Washington, D.C., July 16, 2026—The Committee to Protect Journalists strongly condemns the Trump administration’s decision to impose new visa restrictions on international correspondents, abandoning a decades-old policy enabling foreign journalists to report from the United States without fear that their visa status could be weaponized against them.
“Under these restrictions, the Trump administration has moved to—yet again—deny access based on its individual policing of a journalist’s reporting,” said Jose Zamora, CPJ’s regional director for the Americas. “This is the latest escalation CPJ has documented following a pattern of deeply concerning press freedom violations from this administration. It is the behavior of a backsliding democracy, not the international vanguard of free speech.”
A public inspection version of the final rule was made available on July 16. The final rule is scheduled to be published in the Federal Register on July 17, and will go into effect 60 days after the final rule is published.
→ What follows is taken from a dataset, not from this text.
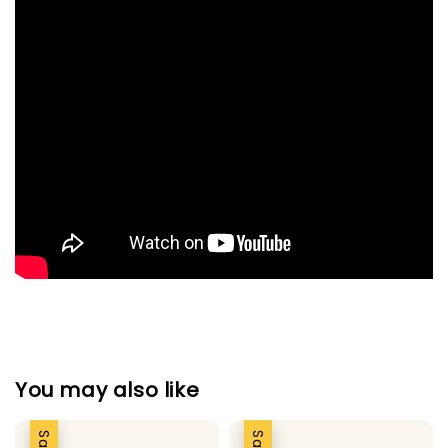
You may also like
Sale
Sale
These changes will impact thousands of foreign journalists and their families who are in the United States through the nonimmigrant “I visa” for foreign media representatives. According to the Department of Homeland Security (DHS), there were 37, 330 admissions in the I visa category in fiscal year 2024.
The changes would limit foreign reporters’ entry into the U.S. to up to 240 days, or 90 days for Chinese nationals, with new additional restrictions for the initial application review as well as renewal applications. This new rule replaces the open-ended “duration of status” framework that has governed the I visa since 1985.
DHS proposed these changes in 2025 as part of a broader rule eliminating the “duration of status” framework for foreign students (F visa), exchange visitors (J visa), and foreign media representatives (I visa). CPJ along with partner organizations submitted a public comment urging the Trump administration to drop the proposed changes.
CPJ urges Congress to ensure that I visa issuance decisions will not take the content of a journalist’s reporting into account and calls on the Trump administration to immediately rescind this anti-press policy.